Our study had some limitations. We did not evaluate other sleep disturbances such as sleep-related apnea, hypersomnia, narcolepsy, or restless legs syndrome which can influence sleep quality and produce sleepiness. The participants’ chronotype aspects, day-night activity levels, and presence of anxious symptoms were not included in the variables measured, but all of them might impact sleep quality. We did not specify the subtypes of additional medications and illicit drug use in our sample. Future sub-classification is needed to evaluate the influence of particular substances in sleep quality. Additionally, the PSQI is a broad subjective measure intended to assess several domains of sleep; thus, it might over or underestimate certain sleep parameters relative to objective measures of sleep, such as polysomnography or actigraphy (Krystal & Edinger, 2008). Other psychological aspects that might influence sleep quality were not measured, such as disease acceptance and treatment related distress.
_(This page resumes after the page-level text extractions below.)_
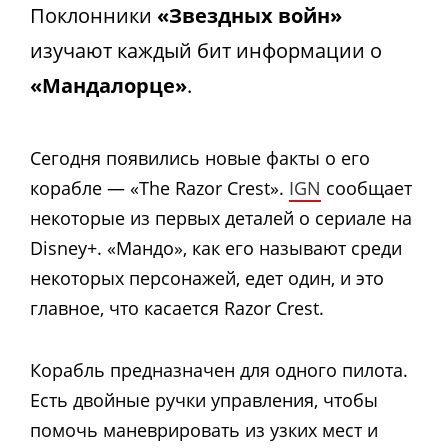
Поклонники
«Звездных войн»
изучают каждый бит информации о
«Мандалорце»
.
Сегодня появились новые факты о его
корабле — «The Razor Crest».
IGN
сообщает
некоторые из первых деталей о сериале на
Disney+. «Мандо», как его называют среди
некоторых персонажей, едет один, и это
главное, что касается Razor Crest.
Корабль предназначен для одного пилота.
Есть двойные ручки управления, чтобы
помочь маневрировать из узких мест и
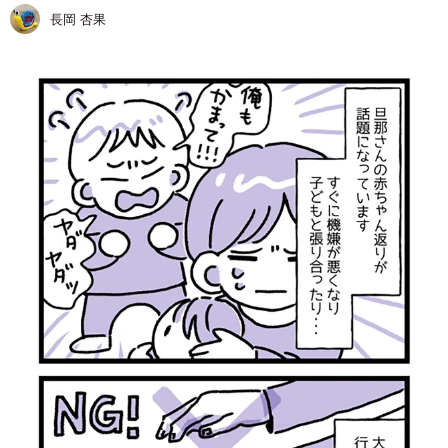
長岡 杏果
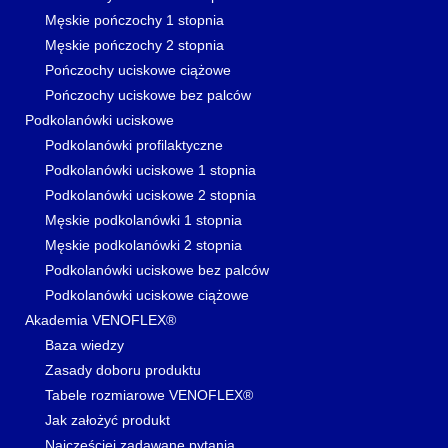
Męskie pończochy 1 stopnia
Męskie pończochy 2 stopnia
Pończochy uciskowe ciążowe
Pończochy uciskowe bez palców
Podkolanówki uciskowe
Podkolanówki profilaktyczne
Podkolanówki uciskowe 1 stopnia
Podkolanówki uciskowe 2 stopnia
Męskie podkolanówki 1 stopnia
Męskie podkolanówki 2 stopnia
Podkolanówki uciskowe bez palców
Podkolanówki uciskowe ciążowe
Akademia VENOFLEX®
Baza wiedzy
Zasady doboru produktu
Tabele rozmiarowe VENOFLEX®
Jak założyć produkt
Najczęściej zadawane pytania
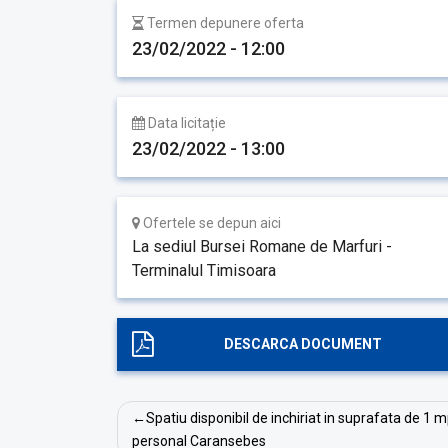
Termen depunere oferta
23/02/2022 - 12:00
Data licitație
23/02/2022 - 13:00
Ofertele se depun aici
La sediul Bursei Romane de Marfuri -
Terminalul Timisoara
DESCARCA DOCUMENT
Navigare
Spatiu disponibil de inchiriat in suprafata de 1 m
în
personal Caransebes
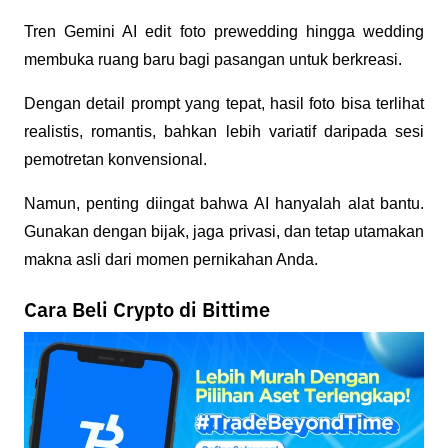
Tren Gemini AI edit foto prewedding hingga wedding 
membuka ruang baru bagi pasangan untuk berkreasi. 
Dengan detail prompt yang tepat, hasil foto bisa terlihat 
realistis, romantis, bahkan lebih variatif daripada sesi 
pemotretan konvensional.
Namun, penting diingat bahwa AI hanyalah alat bantu. 
Gunakan dengan bijak, jaga privasi, dan tetap utamakan 
makna asli dari momen pernikahan Anda.
Cara Beli Crypto di Bittime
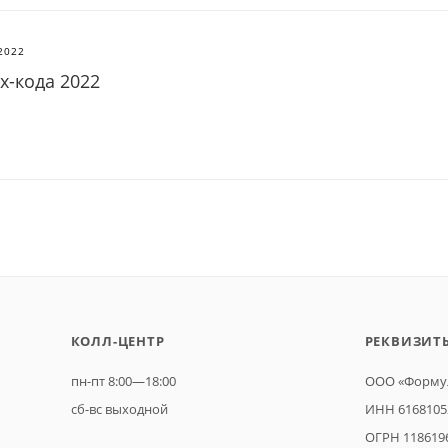
2022
х-кода 2022
КОЛЛ-ЦЕНТР
РЕКВИЗИТ
пн-пт 8:00—18:00
ООО «Формул
сб-вс выходной
ИНН 6168105
ОГРН 118619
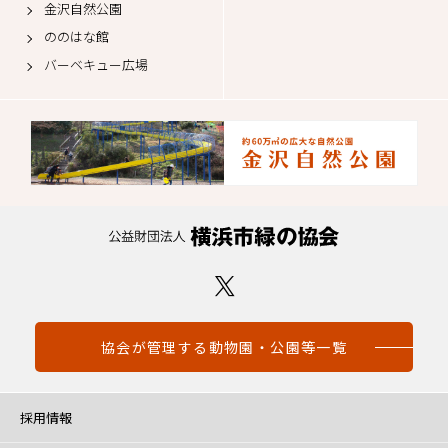
金沢自然公園
ののはな館
バーベキュー広場
協会が管理する動物園・公園等一覧
採用情報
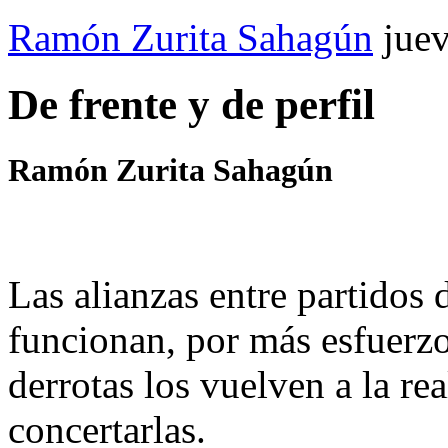
Ramón Zurita Sahagún
jue
De frente y de perfil
Ramón Zurita Sahagún
Las alianzas entre partidos 
funcionan, por más esfuerzos
derrotas los vuelven a la r
concertarlas.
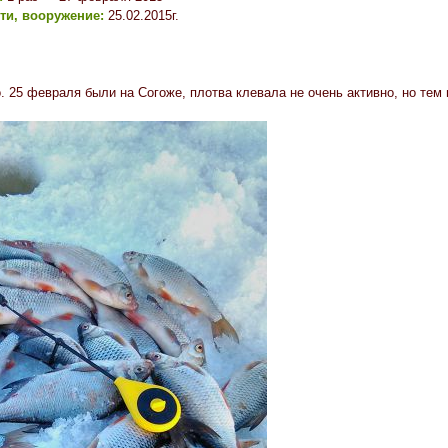
сти, вооружение:
25.02.2015г.
. 25 февраля были на Согоже, плотва клевала не очень активно, но тем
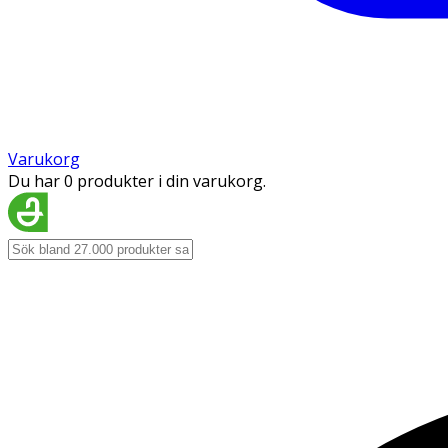
Varukorg
Du har 0 produkter i din varukorg.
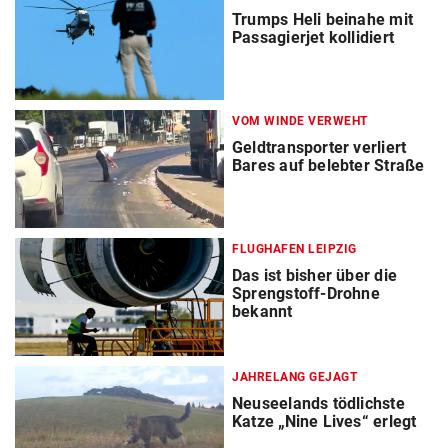
Trumps Heli beinahe mit
Passagierjet kollidiert
VOM WINDE VERWEHT
Geldtransporter verliert
Bares auf belebter Straße
FLUGHAFEN LEIPZIG
Das ist bisher über die
Sprengstoff-Drohne
bekannt
JAHRELANG GEJAGT
Neuseelands tödlichste
Katze „Nine Lives“ erlegt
However, in our study most patients had undetectable viral load and had known to be living with HIV a mean of 5.3 years, diminishing the probability of these factors to be present in our sample considering as a proxy of disease acceptance and treatment related distress.
Strengths of the study include the completion of all questionnaires the day the patients underwent their laboratory test, thus permitting a robust link between CD4 cell counts and sleep quality, and the inclusion of illicit drug use in the variables recorded from participants. We diminished selection bias by using a random selection of participants. Even though we did not specifically address nightmares or vivid dreams, which are frequently reported by patients on EFV-based ARV regimens, the PSQI evaluates in one item the presence of bad dreams. This item was not statistical different between poor and good sleep quality groups, nor between EFV-based and non EFV-based ARV regimens (Table 2).
Poor sleep quality is common in Mexican HIV patients. Multiple factors are associated with it, and early identification might facilitate prevention strategies and prompt treatment of poor sleep quality in HIV- positive patients. Our findings provide new insight into the association between poor sleep quality and a profile of risk factors in HIV-infected individuals. These risk factors may play a role in both pro-inflammatory and mental health aspects. Future research is required to determine the pathophysiology of poor sleep quality and other sleep disturbances in HIV-positive people to potentially allow more effective prevention and treatment of these problems.